Our second equation is #x^2 + y^2 = 5#. Therefore:

#(-2x)^2 + x^2 = 5#

#5x^2 = 5#

#x = +- 1#

But the tangent line at #x= -1# doesn't have a y-interept of #-5/2#, therefore, #x = 1#.

Thus, there is indeed a point on the circle where #x =2y + 5# is tangent to #x^2 + y^2 = 5#.

Hopefully this helps!

Apr 17, 2018

If you need to prove it algebraically, I understand this means you should not use derivatives.

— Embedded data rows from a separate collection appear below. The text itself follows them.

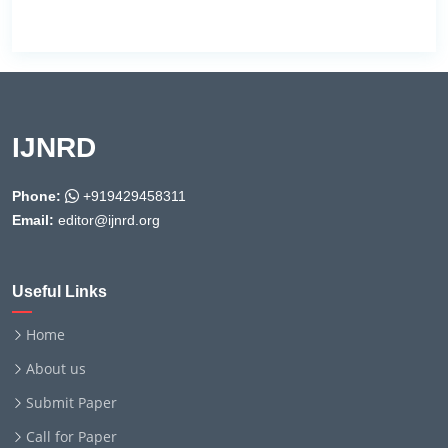
IJNRD
Phone:
+919429458311
Email:
editor@ijnrd.org
Useful Links
Home
About us
Submit Paper
Call for Paper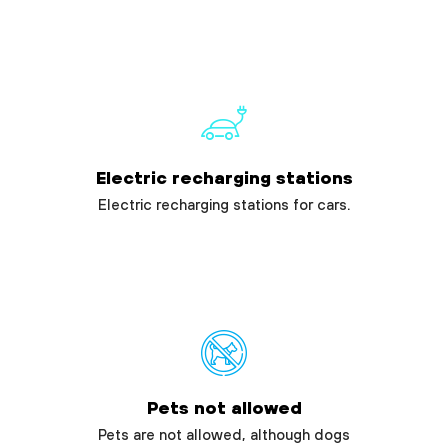
Electric recharging stations
Electric recharging stations for cars.
Pets not allowed
Pets are not allowed, although dogs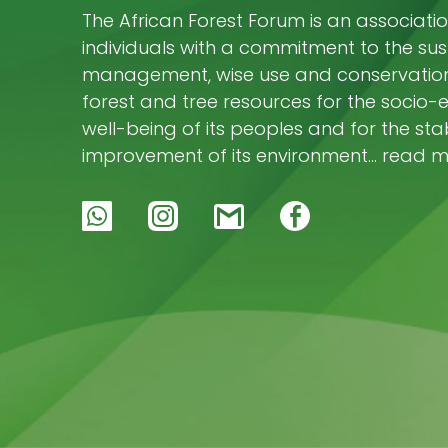
The African Forest Forum is an associatio
individuals with a commitment to the su
management, wise use and conservation 
forest and tree resources for the socio
well-being of its peoples and for the stab
improvement of its environment… read 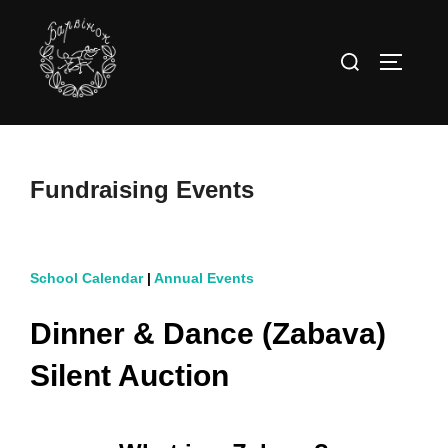
Skip
to
Search
TOGGLE
content
for:
Fundraising Events
School Calendar
|
Annual Events
Dinner & Dance (Zabava)
Silent Auction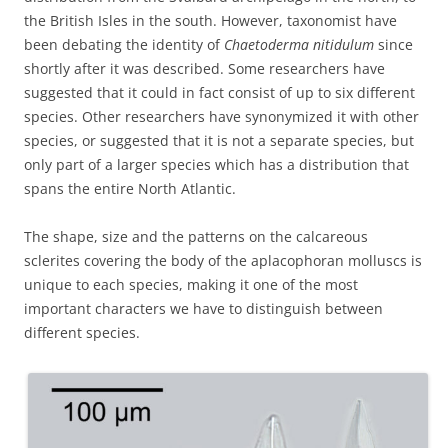
the British Isles in the south. However, taxonomist have
been debating the identity of
Chaetoderma nitidulum
since
shortly after it was described. Some researchers have
suggested that it could in fact consist of up to six different
species. Other researchers have synonymized it with other
species, or suggested that it is not a separate species, but
only part of a larger species which has a distribution that
spans the entire North Atlantic.
The shape, size and the patterns on the calcareous
sclerites covering the body of the aplacophoran molluscs is
unique to each species, making it one of the most
important characters we have to distinguish between
different species.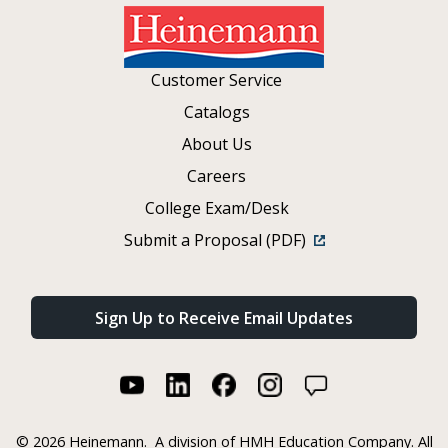
Customer Service
Catalogs
About Us
Careers
College Exam/Desk
Submit a Proposal (PDF)
Sign Up to Receive Email Updates
©
2026 Heinemann.
A division of HMH Education Company. All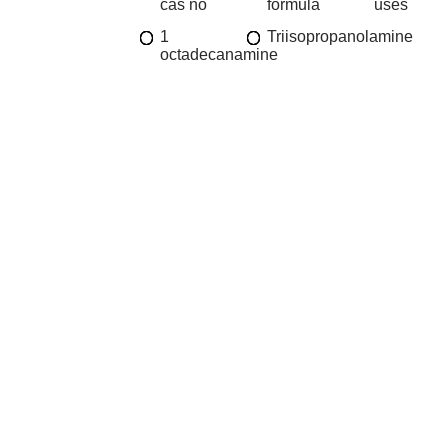
cas no
formula
uses
1
Triisopropanolamine
octadecanamine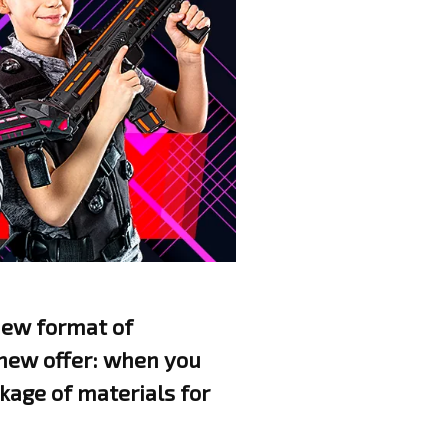
 new format of
 new offer: when you
kage of materials for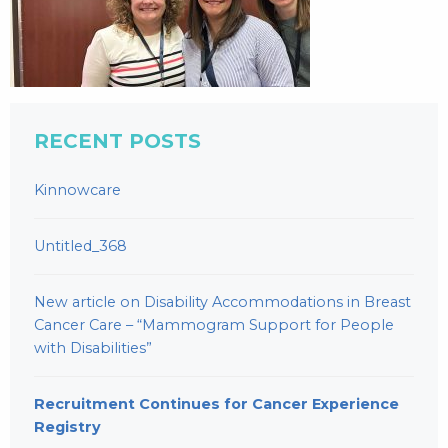
RECENT POSTS
Kinnowcare
Untitled_368
New article on Disability Accommodations in Breast
Cancer Care – “Mammogram Support for People
with Disabilities”
Recruitment Continues for Cancer Experience
Registry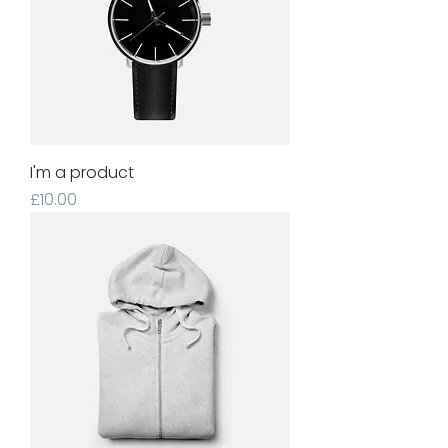
I'm a product
Price
£10.00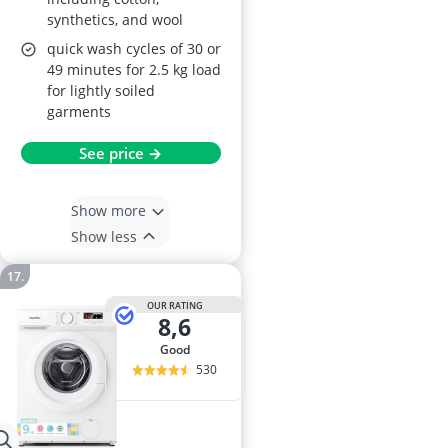
synthetics, and wool
quick wash cycles of 30 or
49 minutes for 2.5 kg load
for lightly soiled
garments
See price →
Show more
Show less
OUR RATING
8,6
good
530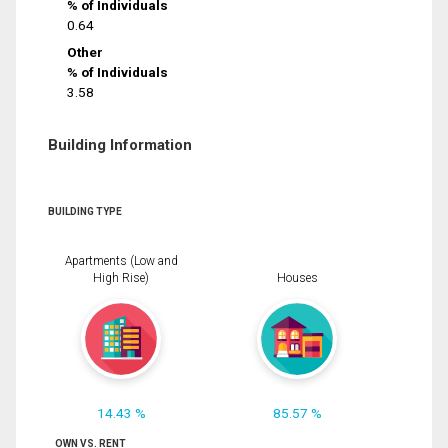
% of Individuals
0.64
Other
% of Individuals
3.58
Building Information
BUILDING TYPE
Apartments (Low and
High Rise)
Houses
14.43 %
85.57 %
OWN VS. RENT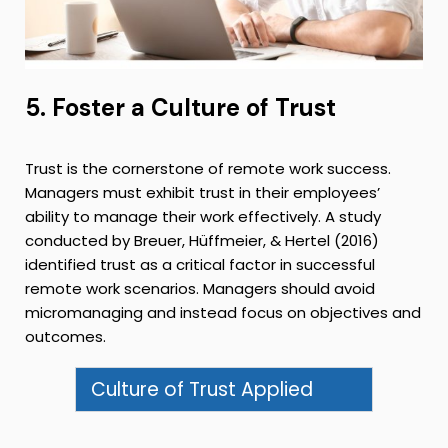
5. Foster a Culture of Trust
Trust is the cornerstone of remote work success.
Managers must exhibit trust in their employees’
ability to manage their work effectively. A study
conducted by Breuer, Hüffmeier, & Hertel (2016)
identified trust as a critical factor in successful
remote work scenarios. Managers should avoid
micromanaging and instead focus on objectives and
outcomes.
Culture of Trust Applied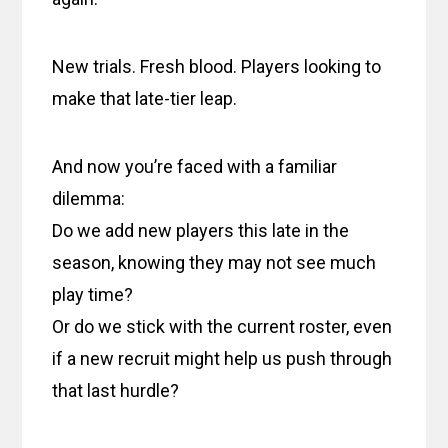
New trials. Fresh blood. Players looking to
make that late-tier leap.
And now you’re faced with a familiar
dilemma:
Do we add new players this late in the
season, knowing they may not see much
play time?
Or do we stick with the current roster, even
if a new recruit might help us push through
that last hurdle?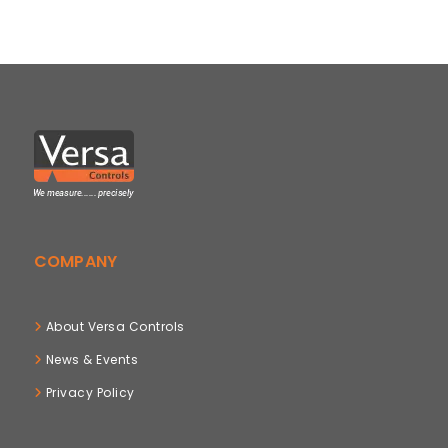
COMPANY
About Versa Controls
News & Events
Privacy Policy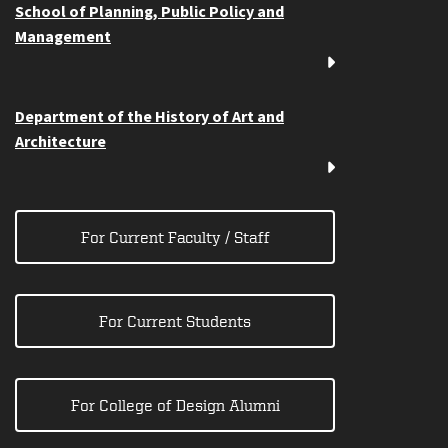
School of Planning, Public Policy and
Management
Department of the History of Art and
Architecture
For Current Faculty / Staff
For Current Students
For College of Design Alumni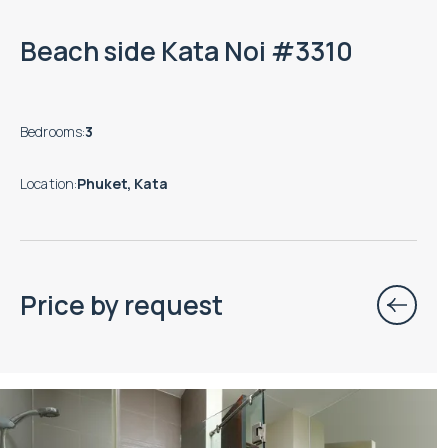
Beach side Kata Noi #3310
Bedrooms
:
3
Location
:
Phuket, Kata
Price by request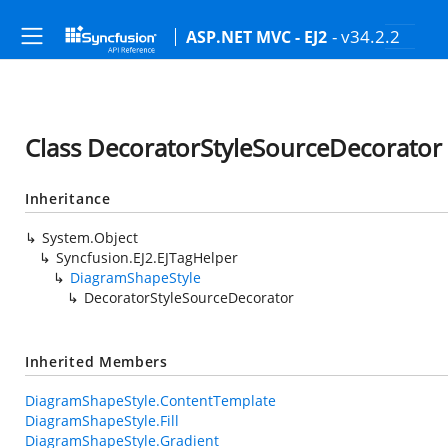
- v34.2.2
ASP.NET MVC - EJ2
Class DecoratorStyleSourceDecorator
Inheritance
System.Object
Syncfusion.EJ2.EJTagHelper
DiagramShapeStyle
DecoratorStyleSourceDecorator
Inherited Members
DiagramShapeStyle.ContentTemplate
DiagramShapeStyle.Fill
DiagramShapeStyle.Gradient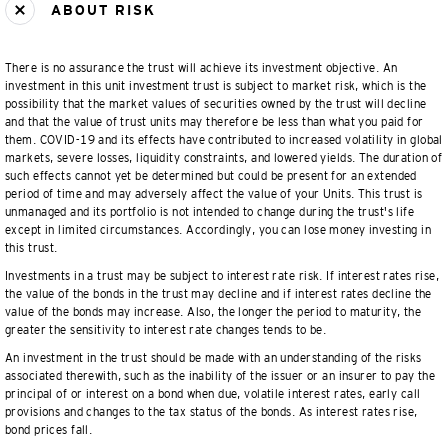
ABOUT RISK
There is no assurance the trust will achieve its investment objective. An
investment in this unit investment trust is subject to market risk, which is the
possibility that the market values of securities owned by the trust will decline
and that the value of trust units may therefore be less than what you paid for
them. COVID-19 and its effects have contributed to increased volatility in global
markets, severe losses, liquidity constraints, and lowered yields. The duration of
such effects cannot yet be determined but could be present for an extended
period of time and may adversely affect the value of your Units. This trust is
unmanaged and its portfolio is not intended to change during the trust's life
except in limited circumstances. Accordingly, you can lose money investing in
this trust.
Investments in a trust may be subject to interest rate risk. If interest rates rise,
the value of the bonds in the trust may decline and if interest rates decline the
value of the bonds may increase. Also, the longer the period to maturity, the
greater the sensitivity to interest rate changes tends to be.
An investment in the trust should be made with an understanding of the risks
associated therewith, such as the inability of the issuer or an insurer to pay the
principal of or interest on a bond when due, volatile interest rates, early call
provisions and changes to the tax status of the bonds. As interest rates rise,
bond prices fall.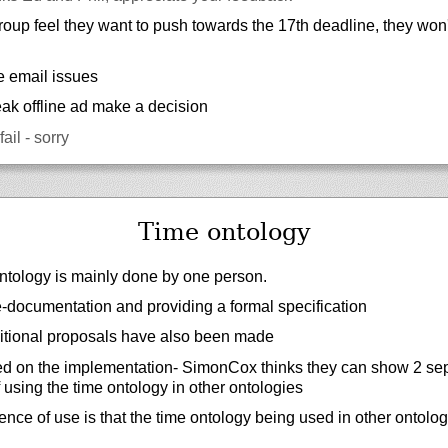
group feel they want to push towards the 17th deadline, they won't
e email issues
peak offline ad make a decision
ail - sorry
Time ontology
ntology is mainly done by one person.
re-documentation and providing a formal specification
tional proposals have also been made
d on the implementation- SimonCox thinks they can show 2 se
 using the time ontology in other ontologies
dence of use is that the time ontology being used in other ontolog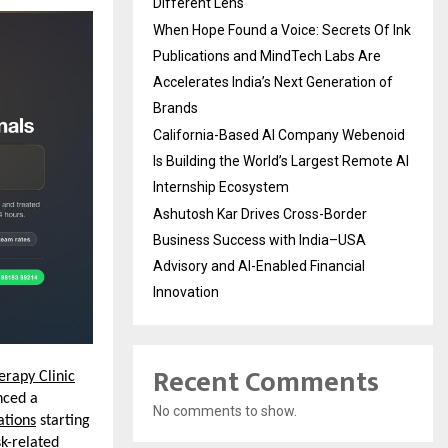
Different Lens
When Hope Found a Voice: Secrets Of Ink
Publications and MindTech Labs Are
Accelerates India’s Next Generation of
Brands
California-Based AI Company Webenoid
Is Building the World’s Largest Remote AI
Internship Ecosystem
Ashutosh Kar Drives Cross-Border
Business Success with India–USA
Advisory and AI-Enabled Financial
Innovation
Recent Comments
erapy Clinic
ced a 
No comments to show.
ations
 starting 
k-related 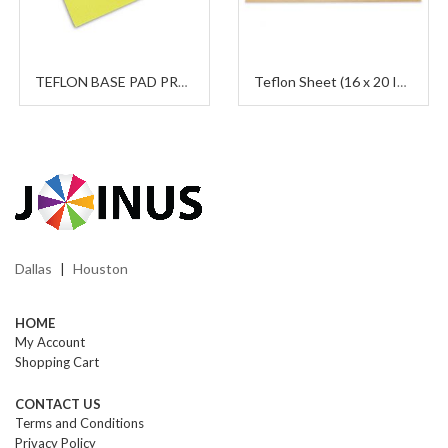
TEFLON BASE PAD PROTECTOR
Teflon Sheet (16 x 20 Inches)
Dallas
Houston
|
HOME
My Account
Shopping Cart
CONTACT US
Terms and Conditions
Privacy Policy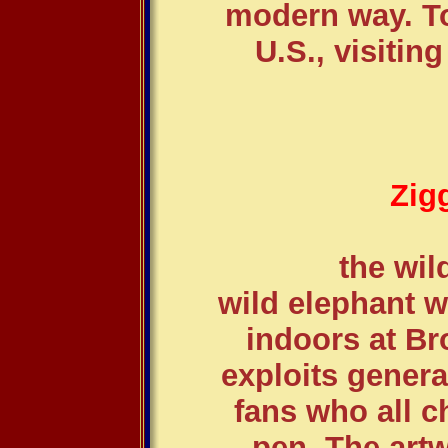
modern way. To
U.S., visiting
Zig
the wil
wild elephant w
indoors at Br
exploits gener
fans who all 
pen. The art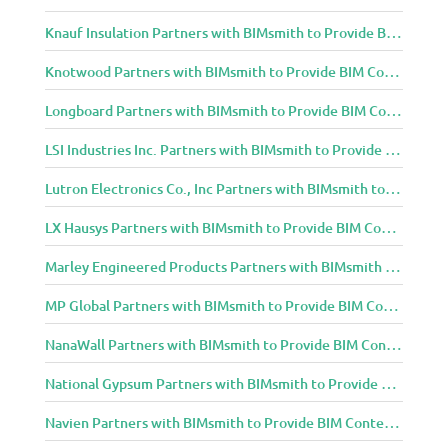
Knauf Insulation Partners with BIMsmith to Provide BIM Content to Architecture and Design Community
Knotwood Partners with BIMsmith to Provide BIM Content to Architecture and Design Community
Longboard Partners with BIMsmith to Provide BIM Content to Architecture and Design Community
LSI Industries Inc. Partners with BIMsmith to Provide BIM Content to Architecture and Design Community
Lutron Electronics Co., Inc Partners with BIMsmith to Provide BIM Content to Architecture and Design Community
LX Hausys Partners with BIMsmith to Provide BIM Content to Architecture and Design Community
Marley Engineered Products Partners with BIMsmith to Provide BIM Content to Architecture and Design Community
MP Global Partners with BIMsmith to Provide BIM Content to Architecture and Design Community
NanaWall Partners with BIMsmith to Provide BIM Content to Architecture and Design Community
National Gypsum Partners with BIMsmith to Provide BIM Content to Architecture and Design Community
Navien Partners with BIMsmith to Provide BIM Content to Architecture and Design Community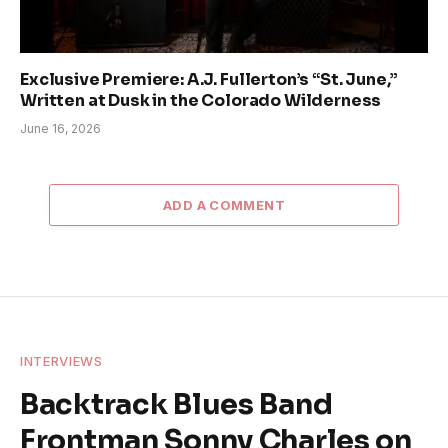
Exclusive Premiere: A.J. Fullerton’s “St. June,”
Written at Dusk in the Colorado Wilderness
June 16, 2026
ADD A COMMENT
INTERVIEWS
Backtrack Blues Band
Frontman Sonny Charles on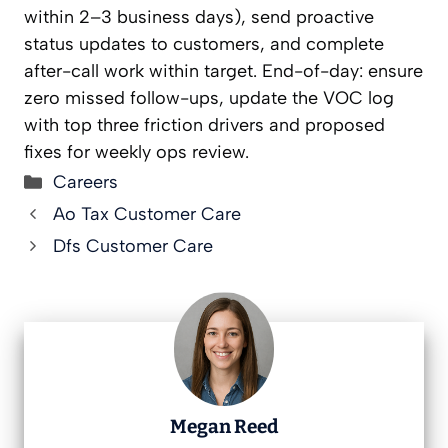
within 2–3 business days), send proactive
status updates to customers, and complete
after-call work within target. End-of-day: ensure
zero missed follow-ups, update the VOC log
with top three friction drivers and proposed
fixes for weekly ops review.
Categories
Careers
Ao Tax Customer Care
Dfs Customer Care
Megan Reed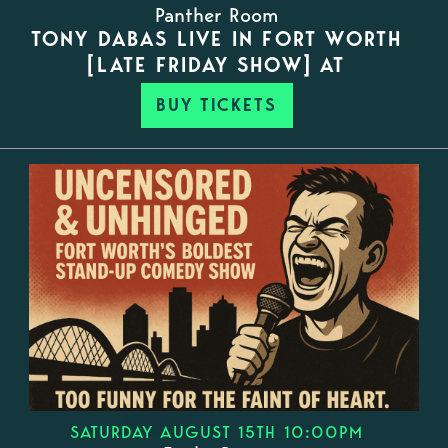
Panther Room
TONY DABAS LIVE IN FORT WORTH
[LATE FRIDAY SHOW] AT
BUY TICKETS
SATURDAY AUGUST 15TH 10:00PM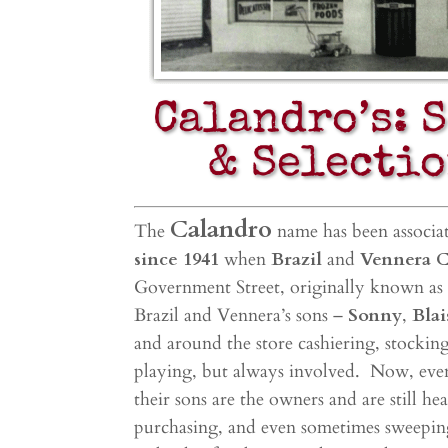
Calandro’s: 
& Selectio
Calandro
The
name has been associa
since 1941
when
Brazil
and
Vennera 
Government Street, originally known as 
Brazil and Vennera’s sons –
Sonny
,
Blai
and around the store cashiering, stocki
playing, but always involved. Now, e
ve
their sons are the owners and are still h
purchasing, and even sometimes sweepin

Note then that if and only if the straight line:

#x =2y+5#

is tangent to the circle

#x^2+y^2 =5#

then they must have a single point in common, whose coordinates solve the system:

#{( x -2y -5 = 0),(x^2+y^2-5 =0):}#

Substitute #x# from the first equation into the second:

#(2y+5)^2+y^2 - 5 = 0#

#4y^2+20y+25+y^2 -5 =0#

#5y^2+20y+20#

#y^2 +4y+4 =0#

For which in facct the determinant is null, because:

#(y+2)^2 =0#

and the only solution is #y=-2# and consequently #x = 1#

The point #P(1,-2)# is then the only point in common between the line and the circle and this means that the line is tangent to the circle.